Output all the records word for word. Drop the pictures.

-- Material provided follows --

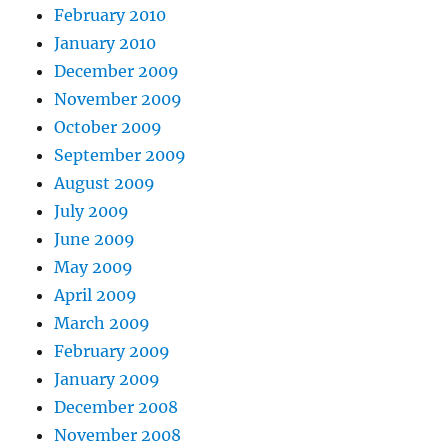
February 2010
January 2010
December 2009
November 2009
October 2009
September 2009
August 2009
July 2009
June 2009
May 2009
April 2009
March 2009
February 2009
January 2009
December 2008
November 2008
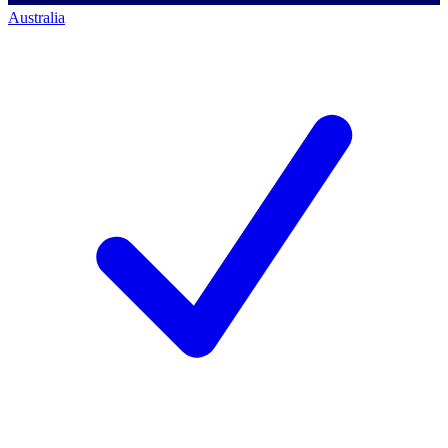
Australia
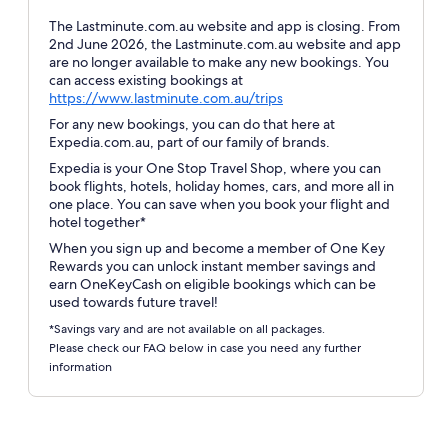
The Lastminute.com.au website and app is closing. From
2nd June 2026, the Lastminute.com.au website and app
are no longer available to make any new bookings. You
can access existing bookings at
Opens
https://www.lastminute.com.au/trips
in
For any new bookings, you can do that here at
a
Expedia.com.au, part of our family of brands.
new
Expedia is your One Stop Travel Shop, where you can
window
book flights, hotels, holiday homes, cars, and more all in
one place. You can save when you book your flight and
hotel together*
When you sign up and become a member of One Key
Rewards you can unlock instant member savings and
earn OneKeyCash on eligible bookings which can be
used towards future travel!
*Savings vary and are not available on all packages.
Please check our FAQ below in case you need any further
information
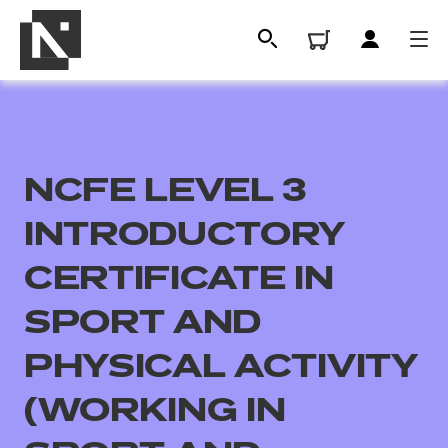
NCFE LEVEL 3
INTRODUCTORY
CERTIFICATE IN
SPORT AND
All
PHYSICAL ACTIVITY
Qualifications
(WORKING IN
Replacement certificates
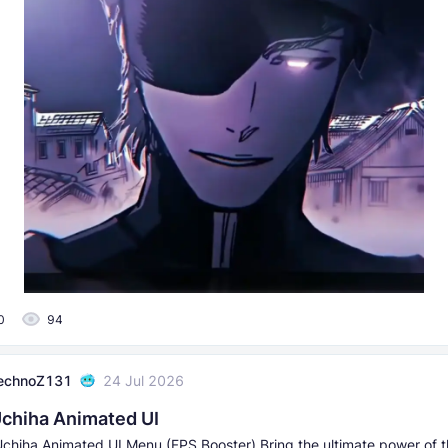
0
94
echnoZ131
24 Jul 2026
chiha Animated UI
chiha Animated UI Menu (FPS Booster) Bring the ultimate power of t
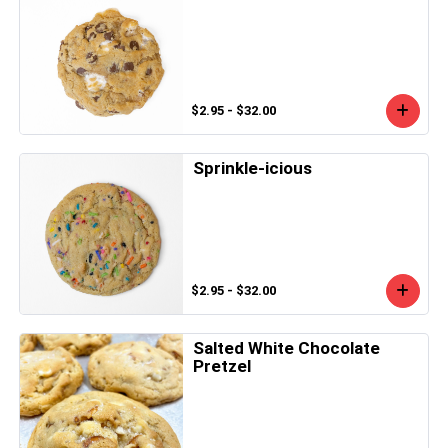
$2.95 - $32.00
Sprinkle-icious
$2.95 - $32.00
Salted White Chocolate
Pretzel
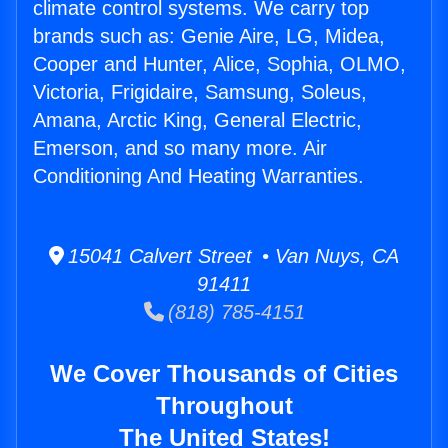
climate control systems. We carry top
brands such as: Genie Aire, LG, Midea,
Cooper and Hunter, Alice, Sophia, OLMO,
Victoria, Frigidaire, Samsung, Soleus,
Amana, Arctic King, General Electric,
Emerson, and so many more. Air
Conditioning And Heating Warranties.
15041 Calvert Street • Van Nuys, CA
91411
(818) 785-4151
We Cover Thousands of Cities
Throughout
The United States!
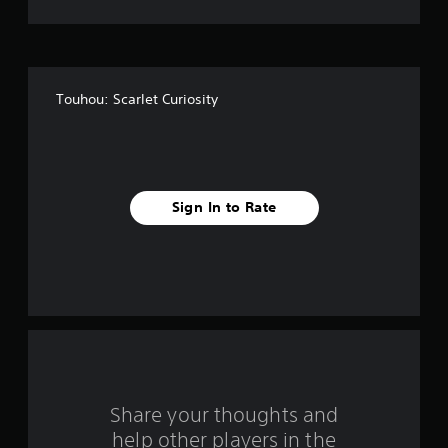
t
o
f
Touhou: Scarlet Curiosity
f
i
v
Sign In to Rate
e
s
t
a
r
s
Share your thoughts and
help other players in the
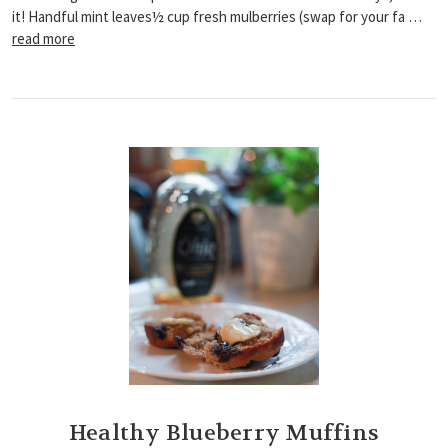
it! Handful mint leaves½ cup fresh mulberries (swap for your fa …
read more
Healthy Blueberry Muffins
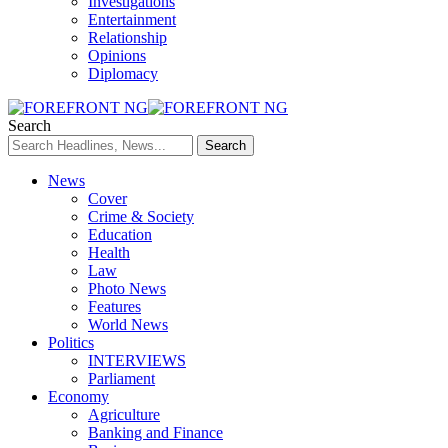
Investigations
Entertainment
Relationship
Opinions
Diplomacy
Search
News
Cover
Crime & Society
Education
Health
Law
Photo News
Features
World News
Politics
INTERVIEWS
Parliament
Economy
Agriculture
Banking and Finance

-- Material provided concluded --

▶ [Finished exercise]:
February 2010
January 2010
December 2009
November 2009
October 2009
September 2009
August 2009
July 2009
June 2009
May 2009
April 2009
March 2009
February 2009
January 2009
December 2008
November 2008
Australia
The Lastminute.com.au website and app is closing. From
2nd June 2026, the Lastminute.com.au website and app
are no longer available to make any new bookings. You
can access existing bookings at
Opens
https://www.lastminute.com.au/trips
in
For any new bookings, you can do that here at
a
Expedia.com.au, part of our family of brands.
new
Expedia is your One Stop Travel Shop, where you can
window
book flights, hotels, holiday homes, cars, and more all in
one place. You can save when you book your flight and
hotel together*
When you sign up and become a member of One Key
Rewards you can unlock instant member savings and
earn OneKeyCash on eligible bookings which can be
used towards future travel!
*Savings vary and are not available on all packages.
Please check our FAQ below in case you need any further
information
NCFE LEVEL 3
INTRODUCTORY
CERTIFICATE IN
SPORT AND
All
PHYSICAL ACTIVITY
Qualifications
(WORKING IN
Replacement certificates
0
94
echnoZ131
24 Jul 2026
chiha Animated UI
chiha Animated UI Menu (FPS Booster) Bring the ultimate power of t
$2.95 - $32.00
Sprinkle-icious
$2.95 - $32.00
Salted White Chocolate
Pretzel
climate control systems. We carry top
brands such as: Genie Aire, LG, Midea,
Cooper and Hunter, Alice, Sophia, OLMO,
Victoria, Frigidaire, Samsung, Soleus,
Amana, Arctic King, General Electric,
Emerson, and so many more. Air
Conditioning And Heating Warranties.
15041 Calvert Street • Van Nuys, CA
91411
(818) 785-4151
We Cover Thousands of Cities
Throughout
The United States!
t
o
f
Touhou: Scarlet Curiosity
f
i
v
Sign In to Rate
e
s
t
a
r
s
Share your thoughts and
help other players in the
it! Handful mint leaves½ cup fresh mulberries (swap for your fa …
read more
Healthy Blueberry Muffins
Investigations
Entertainment
Relationship
Opinions
Diplomacy
Search
News
Cover
Crime & Society
Education
Health
Law
Photo News
Features
World News
Politics
INTERVIEWS
Parliament
Economy
Agriculture
Banking and Finance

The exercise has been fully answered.